July 13, 2021

In the University of North Carolina at Chapel Hill’s Gillings School of Global Public Health, there’s a lot to be excited about this summer. For 2021, U.S. News and World Report rated UNC-Chapel Hill the nation’s #1 public school for public health — and #2 overall. Its Department of Epidemiology remains one of the world’s largest and most highly regarded academic departments for study in the discipline. And, beginning in fall 2021, the Gillings School is adding Applied Epidemiology as a third concentration in its online Master of Public Health (MPH) program, powered by 2U.

With MPH applications soaring — in part due to the health career surge brought on by the COVID-19 pandemic — UNC’s Applied Epidemiology concentration surveys a wide spectrum of relevant public health topics, including: cardiovascular disease, HIV, environmental exposures, the opioid epidemic, suicide rates, HPV vaccination and cancer treatment efficacy. Students learn how to understand public health surveillance systems, recommend and implement study designs, and conduct analyses in order to address research questions and then communicate their findings to a variety of audiences.

Dr. Stephanie Engel

Dr.
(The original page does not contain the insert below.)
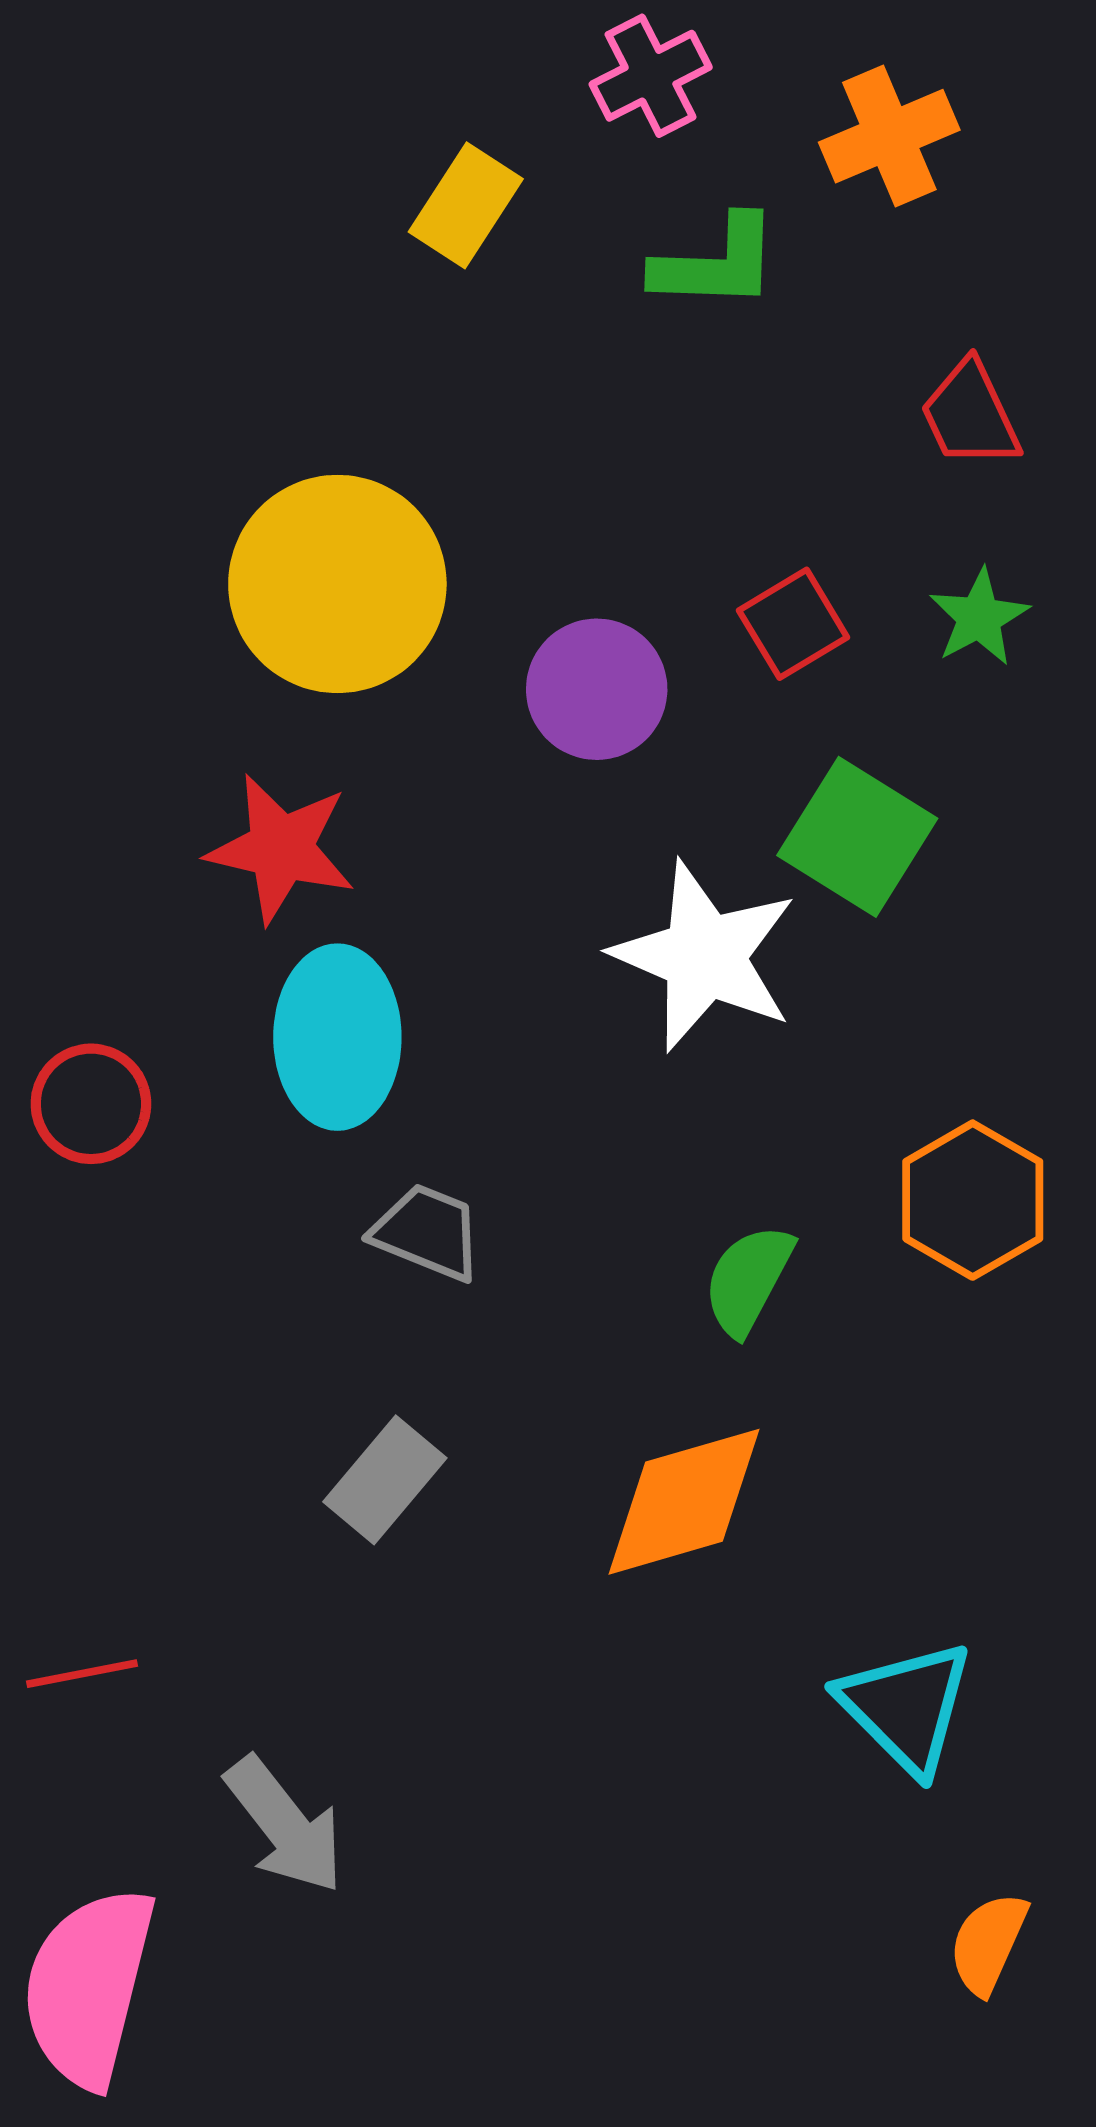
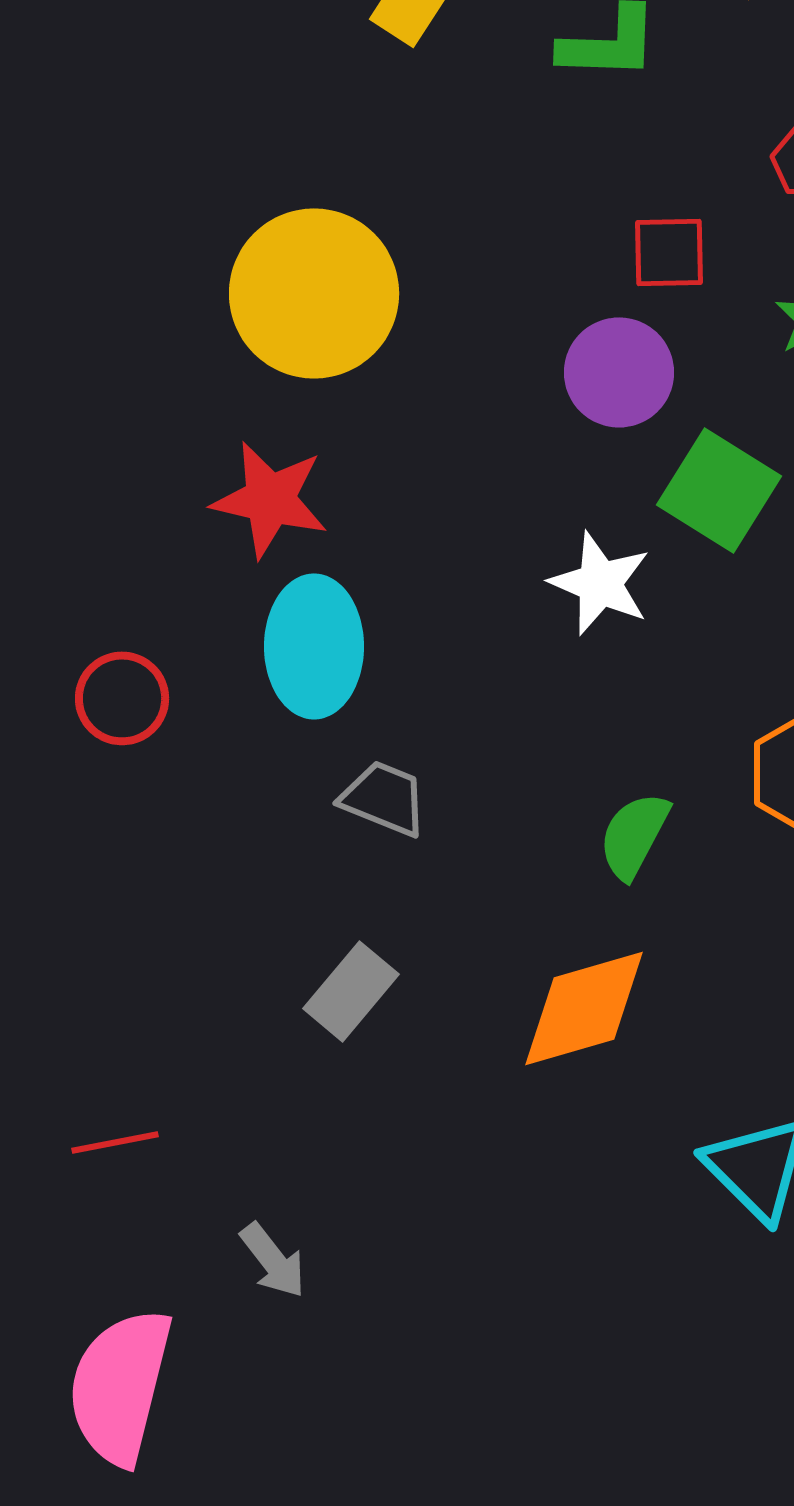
red square: (793, 624) -> (669, 252), moved, turned 30
purple circle: (597, 689) -> (619, 372), moved
white star: (704, 956) -> (600, 583), size x0.7
gray arrow: (285, 1825) -> (273, 1260), size x0.7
Stephanie Engel

“Prior to COVID, there was already a field-wide reorientation — in the MPH world and in our department — toward training more applied professionals to populate our public health workforce,” says Stephanie Engel, PhD, professor and associate chair in the Department of Epidemiology. “Over the last year and a half, the entire world has witnessed the essential role that applied public health professionals play in ensuring that the public is safe, well-informed and able to conduct the business of their lives, knowing which behaviors are risky and which are OK.”

Dr. Karin Yeatts

Dr. Karin Yeatts

“All of that requires skilled professionals collecting data appropriately and sharing it with their constituencies,” Engel continues. “The pandemic exposed gaps already present in the workforce and made them worse. Given this is such a critical role in public health, we’ve worked with 2U to add our Applied Epidemiology concentration to the online MPH program so that we can have a much larger footprint in this area.”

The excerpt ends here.